Our market is now firmly in the hands of those who make money when share prices go down – hedge funds and traders. Until long-term investors begin buying again in numbers and with consistency, the short-sellers will dominate the volume in stocks, both up and down. Hedge funds, when employed to hedge portfolios against losses, perform a useful function. But, the duration of this bear market has increased their popularity as profit vehicles, not just hedging vehicles. As they attract new investors’ cash, they must broaden their ‘attacks’ on company stocks, driving them further down to excessive lows. They have likely become the major force in market movements of the past few months; reducing stock prices as they short them and lifting them when they buy them back to cover their shorts.

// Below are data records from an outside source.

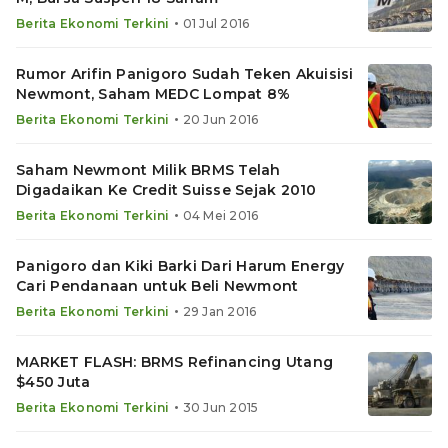
•
Berita Ekonomi Terkini
01 Jul 2016
Rumor Arifin Panigoro Sudah Teken Akuisisi
Newmont, Saham MEDC Lompat 8%
•
Berita Ekonomi Terkini
20 Jun 2016
Saham Newmont Milik BRMS Telah
Digadaikan Ke Credit Suisse Sejak 2010
•
Berita Ekonomi Terkini
04 Mei 2016
Panigoro dan Kiki Barki Dari Harum Energy
Cari Pendanaan untuk Beli Newmont
•
Berita Ekonomi Terkini
29 Jan 2016
MARKET FLASH: BRMS Refinancing Utang
$450 Juta
•
Berita Ekonomi Terkini
30 Jun 2015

Their influence will wane as long-term investors return to the markets. How cheap stocks will get before investors return is the 6.4 trillion dollar question. Will GE go back to the low 20’s, Pfizer to 25, or Duke Energy to 19? Retailers bear the latest barrage from short-sellers as they bet the consumer will eventually buckle. Our retail holdings, such as Best Buy, Bed Bath & Beyond, Action Performance, Chico’s and Charlotte Russe, have been knocked down well below their 9/11 levels, when investors thought consumers would literally hunker down in fear and quit buying. That didn’t happen then and it’s not going happen this time. In the months that followed 9/11, the retail stocks just mentioned, doubled in value. It could certainly happen again as confidence returns.
We continue to position the portfolios for a plodding, prolonged recovery. Our largest holdings are in retail, but recent additions have included high-grade corporate bonds (iShares Goldman Sachs High Grade Corporate Bond Index), commercial real estate (iShares Dow Jones Real Estate Index), high yield (Duke Energy), and defensive companies (Pfizer, UnitedHealth Group, and Dole Foods). We will continue to watch, learn, adjust, and trim as needed.

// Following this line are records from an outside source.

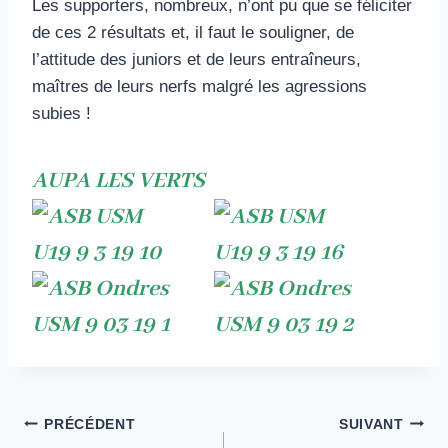
Les supporters, nombreux, n’ont pu que se féliciter
de ces 2 résultats et, il faut le souligner, de
l’attitude des juniors et de leurs entraîneurs,
maîtres de leurs nerfs malgré les agressions
subies !
AUPA LES VERTS
Navigation
PRÉCÉDENT
SUIVANT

Samuel Clemens was an unmitigated supporter of American Capitalism. His words from Nook Farm: Mark Twain’s Hartford Circle are just as appropriate today as they were when he defended his Connecticut capitalist friends from the muckrakers of his time:
“as they acquired experience in an industrial culture, . . . attacked abuses but continued to assume that the good of the whole nation was being served by expanding capitalism. . . . The excesses in its exploitation by the unscrupulous were controllable. Industrial democracy was a successful experiment.” Samuel Clemens
Remain of good faith, the success of this great ‘experiment’ continues.